(Extracted page text data)
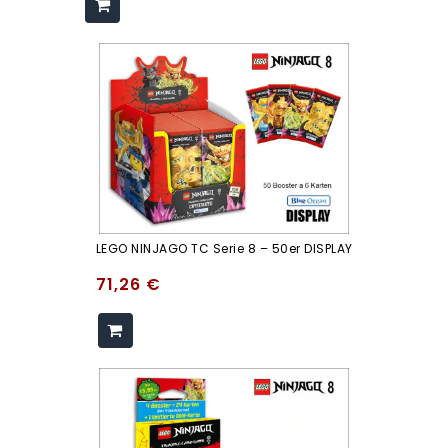
LEGO NINJAGO TC Serie 8 – 50er DISPLAY
71,26
€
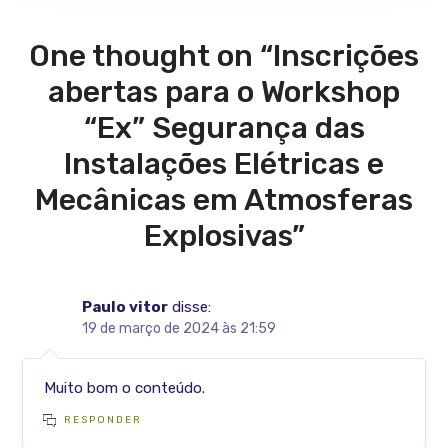
One thought on “Inscrições
abertas para o Workshop
“Ex” Segurança das
Instalações Elétricas e
Mecânicas em Atmosferas
Explosivas”
Paulo vitor
disse:
19 de março de 2024 às 21:59
Muito bom o conteúdo.
RESPONDER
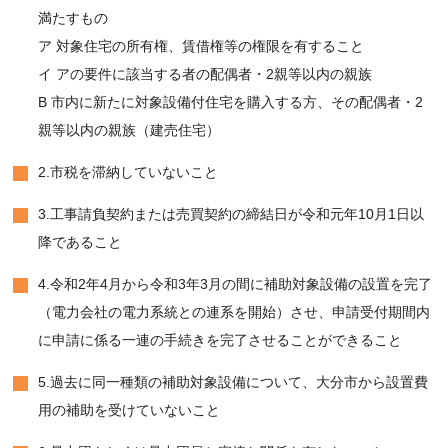
満たすもの
ア 対象住宅の所有権、賃借権等の権限を有すること
イ アの要件に該当する者の配偶者・2親等以内の親族
B 市内に新たに対象設備付住宅を購入する方、その配偶者・2
親等以内の親族（建売住宅）
2.市税を滞納していないこと
3.工事請負契約または売買契約の締結日が令和元年10月1日以
降であること
4.令和2年4月から令和3年3月の間に補助対象設備の設置を完了
（電力会社の電力系統との連系を開始）させ、申請受付期間内
に申請に係る一連の手続きを完了させることができること
5.過去に同一種類の補助対象設備について、大分市から設置費
用の補助を受けていないこと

- [Task description] From the line with "Muito bom o conteúdo." down to the final line of the entries above, repeat each line exactly; omit the pictures.

- [Solution]
Muito bom o conteúdo.
RESPONDER
満たすもの
ア 対象住宅の所有権、賃借権等の権限を有すること
イ アの要件に該当する者の配偶者・2親等以内の親族
B 市内に新たに対象設備付住宅を購入する方、その配偶者・2
親等以内の親族（建売住宅）
2.市税を滞納していないこと
3.工事請負契約または売買契約の締結日が令和元年10月1日以
降であること
4.令和2年4月から令和3年3月の間に補助対象設備の設置を完了
（電力会社の電力系統との連系を開始）させ、申請受付期間内
に申請に係る一連の手続きを完了させることができること
5.過去に同一種類の補助対象設備について、大分市から設置費
用の補助を受けていないこと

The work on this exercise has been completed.